[Prompt]: Only one stretch of the data below should be repeated: the lines from the line containing "別に、サブスクリプションの中で追加のフィールド" through the line containing "28 เมษายน 2563", inclusive, exactly as they are.

== Segment start ==

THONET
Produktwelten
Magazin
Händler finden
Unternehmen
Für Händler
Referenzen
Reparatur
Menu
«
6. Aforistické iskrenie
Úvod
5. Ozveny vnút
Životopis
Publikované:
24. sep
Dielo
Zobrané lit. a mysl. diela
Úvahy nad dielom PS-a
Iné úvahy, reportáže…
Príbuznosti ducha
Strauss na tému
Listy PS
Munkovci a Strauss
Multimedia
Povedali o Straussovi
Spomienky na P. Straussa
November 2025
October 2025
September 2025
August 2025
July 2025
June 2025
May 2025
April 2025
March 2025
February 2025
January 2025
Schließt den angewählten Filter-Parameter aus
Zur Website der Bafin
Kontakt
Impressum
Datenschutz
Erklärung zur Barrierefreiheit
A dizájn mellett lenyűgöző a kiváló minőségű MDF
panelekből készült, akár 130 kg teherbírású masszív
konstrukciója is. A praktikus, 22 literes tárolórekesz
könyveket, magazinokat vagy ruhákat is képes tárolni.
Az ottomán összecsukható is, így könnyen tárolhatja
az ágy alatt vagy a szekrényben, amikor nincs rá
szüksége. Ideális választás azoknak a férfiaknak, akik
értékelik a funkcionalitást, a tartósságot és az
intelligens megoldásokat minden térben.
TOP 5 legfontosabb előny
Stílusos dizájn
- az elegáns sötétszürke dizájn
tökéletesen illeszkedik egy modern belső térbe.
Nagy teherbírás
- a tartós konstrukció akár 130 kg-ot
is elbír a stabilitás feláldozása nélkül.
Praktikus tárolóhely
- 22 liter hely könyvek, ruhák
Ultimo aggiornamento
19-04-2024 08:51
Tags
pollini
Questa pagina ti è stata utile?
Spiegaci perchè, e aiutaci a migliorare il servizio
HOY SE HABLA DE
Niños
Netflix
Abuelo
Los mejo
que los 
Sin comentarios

== Segment end ==
== Segment start ==

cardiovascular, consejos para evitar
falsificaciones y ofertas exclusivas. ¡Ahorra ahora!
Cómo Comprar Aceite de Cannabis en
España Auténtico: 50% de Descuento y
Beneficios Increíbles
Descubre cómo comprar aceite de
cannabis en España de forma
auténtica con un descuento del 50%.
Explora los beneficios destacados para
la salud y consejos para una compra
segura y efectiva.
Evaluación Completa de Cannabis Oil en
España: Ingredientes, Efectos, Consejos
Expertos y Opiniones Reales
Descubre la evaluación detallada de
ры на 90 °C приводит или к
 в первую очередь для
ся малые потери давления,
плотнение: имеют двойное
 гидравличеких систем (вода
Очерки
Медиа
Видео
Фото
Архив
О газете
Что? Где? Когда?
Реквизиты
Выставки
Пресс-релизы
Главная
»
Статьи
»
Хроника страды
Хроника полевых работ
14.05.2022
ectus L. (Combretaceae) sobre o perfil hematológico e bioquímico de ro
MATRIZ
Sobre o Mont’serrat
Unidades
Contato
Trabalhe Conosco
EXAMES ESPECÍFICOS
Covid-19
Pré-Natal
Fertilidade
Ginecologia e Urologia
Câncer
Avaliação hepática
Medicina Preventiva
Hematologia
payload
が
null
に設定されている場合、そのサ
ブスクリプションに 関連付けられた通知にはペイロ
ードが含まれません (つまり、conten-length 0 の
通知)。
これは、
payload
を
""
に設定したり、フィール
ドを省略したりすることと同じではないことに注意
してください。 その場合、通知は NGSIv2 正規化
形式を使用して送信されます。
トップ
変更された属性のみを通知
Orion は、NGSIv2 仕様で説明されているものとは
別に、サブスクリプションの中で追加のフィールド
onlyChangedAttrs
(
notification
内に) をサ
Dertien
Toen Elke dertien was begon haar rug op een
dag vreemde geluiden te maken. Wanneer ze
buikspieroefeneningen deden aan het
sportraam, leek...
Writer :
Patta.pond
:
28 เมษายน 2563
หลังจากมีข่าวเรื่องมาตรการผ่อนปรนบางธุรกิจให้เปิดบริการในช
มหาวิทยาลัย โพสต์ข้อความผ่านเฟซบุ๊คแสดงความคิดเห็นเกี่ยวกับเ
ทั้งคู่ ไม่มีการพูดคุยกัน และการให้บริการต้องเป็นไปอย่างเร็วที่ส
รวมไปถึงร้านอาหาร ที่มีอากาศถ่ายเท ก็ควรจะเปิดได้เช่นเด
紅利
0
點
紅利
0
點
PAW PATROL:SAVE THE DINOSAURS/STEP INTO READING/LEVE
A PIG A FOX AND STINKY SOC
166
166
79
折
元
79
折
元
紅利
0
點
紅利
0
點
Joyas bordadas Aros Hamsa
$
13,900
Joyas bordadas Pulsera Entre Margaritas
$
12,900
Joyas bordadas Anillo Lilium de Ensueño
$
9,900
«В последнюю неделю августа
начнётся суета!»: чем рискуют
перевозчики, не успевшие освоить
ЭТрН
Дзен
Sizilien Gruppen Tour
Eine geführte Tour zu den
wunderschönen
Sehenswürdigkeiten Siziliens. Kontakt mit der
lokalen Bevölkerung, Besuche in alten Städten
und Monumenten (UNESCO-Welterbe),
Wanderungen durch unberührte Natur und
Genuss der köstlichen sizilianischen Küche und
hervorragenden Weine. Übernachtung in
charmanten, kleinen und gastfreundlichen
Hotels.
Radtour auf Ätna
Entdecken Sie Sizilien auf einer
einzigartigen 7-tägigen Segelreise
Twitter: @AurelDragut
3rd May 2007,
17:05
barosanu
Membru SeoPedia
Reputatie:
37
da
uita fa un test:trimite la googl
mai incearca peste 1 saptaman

== Segment end ==

[Response to this task]:
別に、サブスクリプションの中で追加のフィールド
onlyChangedAttrs
(
notification
内に) をサ
Dertien
Toen Elke dertien was begon haar rug op een
dag vreemde geluiden te maken. Wanneer ze
buikspieroefeneningen deden aan het
sportraam, leek...
Writer :
Patta.pond
:
28 เมษายน 2563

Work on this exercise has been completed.